**** Records provided ****

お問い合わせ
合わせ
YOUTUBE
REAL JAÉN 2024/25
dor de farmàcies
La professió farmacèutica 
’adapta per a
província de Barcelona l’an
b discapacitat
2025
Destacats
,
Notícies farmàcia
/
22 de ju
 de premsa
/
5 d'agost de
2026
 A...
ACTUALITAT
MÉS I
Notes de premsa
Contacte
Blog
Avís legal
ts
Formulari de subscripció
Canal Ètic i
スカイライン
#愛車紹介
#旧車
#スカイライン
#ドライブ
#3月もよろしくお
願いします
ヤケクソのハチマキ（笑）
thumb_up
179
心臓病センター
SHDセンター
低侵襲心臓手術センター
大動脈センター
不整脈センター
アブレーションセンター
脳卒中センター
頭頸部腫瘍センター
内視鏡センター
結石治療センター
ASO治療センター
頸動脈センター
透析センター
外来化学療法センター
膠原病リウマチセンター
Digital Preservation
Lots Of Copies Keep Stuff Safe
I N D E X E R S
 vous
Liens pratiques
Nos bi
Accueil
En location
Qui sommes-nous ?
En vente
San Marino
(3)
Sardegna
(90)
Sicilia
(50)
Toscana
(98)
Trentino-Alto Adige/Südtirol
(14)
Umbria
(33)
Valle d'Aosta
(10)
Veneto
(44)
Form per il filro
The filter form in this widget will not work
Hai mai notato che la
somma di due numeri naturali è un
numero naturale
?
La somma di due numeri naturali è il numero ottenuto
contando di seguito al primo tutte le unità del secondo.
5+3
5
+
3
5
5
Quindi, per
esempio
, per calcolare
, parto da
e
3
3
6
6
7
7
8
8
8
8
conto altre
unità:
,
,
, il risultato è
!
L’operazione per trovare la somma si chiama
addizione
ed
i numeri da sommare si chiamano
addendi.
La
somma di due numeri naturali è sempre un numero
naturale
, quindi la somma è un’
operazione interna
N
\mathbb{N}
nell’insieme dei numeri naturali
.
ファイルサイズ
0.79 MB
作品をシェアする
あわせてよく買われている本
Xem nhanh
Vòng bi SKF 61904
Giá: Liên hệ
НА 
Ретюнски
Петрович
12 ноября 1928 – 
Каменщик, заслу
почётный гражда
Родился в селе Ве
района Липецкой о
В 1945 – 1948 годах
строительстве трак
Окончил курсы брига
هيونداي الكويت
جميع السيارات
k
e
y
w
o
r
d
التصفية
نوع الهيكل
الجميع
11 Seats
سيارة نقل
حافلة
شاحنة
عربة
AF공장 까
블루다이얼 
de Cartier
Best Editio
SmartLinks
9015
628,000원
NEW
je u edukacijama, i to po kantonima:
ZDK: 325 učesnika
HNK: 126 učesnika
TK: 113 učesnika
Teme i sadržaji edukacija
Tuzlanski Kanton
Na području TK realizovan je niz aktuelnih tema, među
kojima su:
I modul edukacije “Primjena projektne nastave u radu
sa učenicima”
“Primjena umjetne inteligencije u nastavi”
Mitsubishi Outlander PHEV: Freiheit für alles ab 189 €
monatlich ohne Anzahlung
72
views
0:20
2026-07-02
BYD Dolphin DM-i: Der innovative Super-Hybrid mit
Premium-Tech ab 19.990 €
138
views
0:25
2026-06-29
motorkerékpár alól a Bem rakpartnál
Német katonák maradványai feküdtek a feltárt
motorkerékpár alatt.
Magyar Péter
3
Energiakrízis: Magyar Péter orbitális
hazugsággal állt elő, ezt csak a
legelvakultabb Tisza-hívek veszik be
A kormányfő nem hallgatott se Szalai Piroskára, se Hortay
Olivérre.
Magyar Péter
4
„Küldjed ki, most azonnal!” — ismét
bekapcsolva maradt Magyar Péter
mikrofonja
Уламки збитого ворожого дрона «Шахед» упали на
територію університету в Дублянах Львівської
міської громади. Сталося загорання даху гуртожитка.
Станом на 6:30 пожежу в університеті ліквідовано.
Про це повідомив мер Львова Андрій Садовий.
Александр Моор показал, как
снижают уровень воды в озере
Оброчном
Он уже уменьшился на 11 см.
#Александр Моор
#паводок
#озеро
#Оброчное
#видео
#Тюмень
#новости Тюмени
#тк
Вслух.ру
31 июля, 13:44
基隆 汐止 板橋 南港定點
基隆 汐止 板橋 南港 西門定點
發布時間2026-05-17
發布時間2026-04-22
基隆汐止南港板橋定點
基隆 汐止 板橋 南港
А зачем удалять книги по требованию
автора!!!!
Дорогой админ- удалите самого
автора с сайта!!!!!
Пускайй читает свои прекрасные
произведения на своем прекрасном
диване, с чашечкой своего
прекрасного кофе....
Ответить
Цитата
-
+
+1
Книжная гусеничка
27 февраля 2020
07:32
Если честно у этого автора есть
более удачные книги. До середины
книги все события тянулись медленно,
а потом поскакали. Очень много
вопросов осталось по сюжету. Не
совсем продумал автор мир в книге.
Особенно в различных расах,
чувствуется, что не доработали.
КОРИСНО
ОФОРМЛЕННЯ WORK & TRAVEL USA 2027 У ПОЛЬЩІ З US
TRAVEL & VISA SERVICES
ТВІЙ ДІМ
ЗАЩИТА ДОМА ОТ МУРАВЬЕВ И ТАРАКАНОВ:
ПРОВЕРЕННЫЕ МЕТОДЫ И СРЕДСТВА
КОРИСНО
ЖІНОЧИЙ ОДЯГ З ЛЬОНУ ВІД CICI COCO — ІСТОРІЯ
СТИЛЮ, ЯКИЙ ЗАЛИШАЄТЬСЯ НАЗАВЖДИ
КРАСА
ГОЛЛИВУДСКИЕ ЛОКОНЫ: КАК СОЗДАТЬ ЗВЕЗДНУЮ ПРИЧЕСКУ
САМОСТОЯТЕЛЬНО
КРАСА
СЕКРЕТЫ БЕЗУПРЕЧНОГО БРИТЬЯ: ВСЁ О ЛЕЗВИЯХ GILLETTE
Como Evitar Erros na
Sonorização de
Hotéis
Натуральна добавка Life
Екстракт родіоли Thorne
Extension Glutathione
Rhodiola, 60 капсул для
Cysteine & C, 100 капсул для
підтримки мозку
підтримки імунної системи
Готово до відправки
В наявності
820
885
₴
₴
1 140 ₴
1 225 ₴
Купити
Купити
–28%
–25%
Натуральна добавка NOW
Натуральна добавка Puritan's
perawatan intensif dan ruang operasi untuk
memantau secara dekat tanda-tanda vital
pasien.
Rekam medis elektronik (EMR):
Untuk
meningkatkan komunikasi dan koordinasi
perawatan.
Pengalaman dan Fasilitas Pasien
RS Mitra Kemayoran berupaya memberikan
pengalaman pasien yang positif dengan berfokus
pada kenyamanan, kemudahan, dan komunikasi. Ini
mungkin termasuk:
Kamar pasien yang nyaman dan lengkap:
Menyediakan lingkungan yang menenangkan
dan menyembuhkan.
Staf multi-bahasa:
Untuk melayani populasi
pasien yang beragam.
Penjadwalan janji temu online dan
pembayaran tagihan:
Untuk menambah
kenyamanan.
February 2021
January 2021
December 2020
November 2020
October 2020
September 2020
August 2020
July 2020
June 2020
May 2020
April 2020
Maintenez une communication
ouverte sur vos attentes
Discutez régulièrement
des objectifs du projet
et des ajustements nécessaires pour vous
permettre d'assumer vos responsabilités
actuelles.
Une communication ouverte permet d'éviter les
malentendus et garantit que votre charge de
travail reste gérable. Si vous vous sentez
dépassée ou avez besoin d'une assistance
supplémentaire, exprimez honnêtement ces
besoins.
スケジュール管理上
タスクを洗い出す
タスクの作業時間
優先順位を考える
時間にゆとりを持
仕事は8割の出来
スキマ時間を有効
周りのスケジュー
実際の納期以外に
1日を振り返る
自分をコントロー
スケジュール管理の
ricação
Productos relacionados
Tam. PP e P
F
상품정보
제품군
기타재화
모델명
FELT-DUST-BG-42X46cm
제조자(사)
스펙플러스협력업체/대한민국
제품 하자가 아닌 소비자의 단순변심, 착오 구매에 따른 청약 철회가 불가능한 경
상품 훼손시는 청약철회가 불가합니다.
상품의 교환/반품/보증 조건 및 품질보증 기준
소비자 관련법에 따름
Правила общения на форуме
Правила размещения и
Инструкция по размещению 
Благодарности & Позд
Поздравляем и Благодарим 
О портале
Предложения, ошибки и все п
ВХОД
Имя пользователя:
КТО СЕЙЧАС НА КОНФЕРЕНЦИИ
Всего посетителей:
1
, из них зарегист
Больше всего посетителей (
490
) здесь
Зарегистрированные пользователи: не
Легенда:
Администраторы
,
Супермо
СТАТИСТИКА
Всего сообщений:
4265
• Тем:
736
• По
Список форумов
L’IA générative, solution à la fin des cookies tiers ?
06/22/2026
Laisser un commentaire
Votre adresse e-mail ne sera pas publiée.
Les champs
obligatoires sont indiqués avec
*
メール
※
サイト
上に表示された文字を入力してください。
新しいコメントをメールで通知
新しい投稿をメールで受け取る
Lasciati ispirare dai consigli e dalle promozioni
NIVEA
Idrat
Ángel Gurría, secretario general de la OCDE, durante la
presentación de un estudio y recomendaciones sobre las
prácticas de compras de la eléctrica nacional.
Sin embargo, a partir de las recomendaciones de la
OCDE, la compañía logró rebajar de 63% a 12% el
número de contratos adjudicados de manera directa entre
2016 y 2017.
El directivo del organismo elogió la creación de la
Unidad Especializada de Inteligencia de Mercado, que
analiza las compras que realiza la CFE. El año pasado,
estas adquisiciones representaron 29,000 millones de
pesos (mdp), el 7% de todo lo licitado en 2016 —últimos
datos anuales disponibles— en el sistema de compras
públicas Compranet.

****

Retype only the lines above between the line with "La professió farmacèutica" and the line with "Form per il filro", counting those two lines as well, and keep every character as it is.

◆ Response to the task ◆
La professió farmacèutica 
’adapta per a
província de Barcelona l’an
b discapacitat
2025
Destacats
,
Notícies farmàcia
/
22 de ju
 de premsa
/
5 d'agost de
2026
 A...
ACTUALITAT
MÉS I
Notes de premsa
Contacte
Blog
Avís legal
ts
Formulari de subscripció
Canal Ètic i
スカイライン
#愛車紹介
#旧車
#スカイライン
#ドライブ
#3月もよろしくお
願いします
ヤケクソのハチマキ（笑）
thumb_up
179
心臓病センター
SHDセンター
低侵襲心臓手術センター
大動脈センター
不整脈センター
アブレーションセンター
脳卒中センター
頭頸部腫瘍センター
内視鏡センター
結石治療センター
ASO治療センター
頸動脈センター
透析センター
外来化学療法センター
膠原病リウマチセンター
Digital Preservation
Lots Of Copies Keep Stuff Safe
I N D E X E R S
 vous
Liens pratiques
Nos bi
Accueil
En location
Qui sommes-nous ?
En vente
San Marino
(3)
Sardegna
(90)
Sicilia
(50)
Toscana
(98)
Trentino-Alto Adige/Südtirol
(14)
Umbria
(33)
Valle d'Aosta
(10)
Veneto
(44)
Form per il filro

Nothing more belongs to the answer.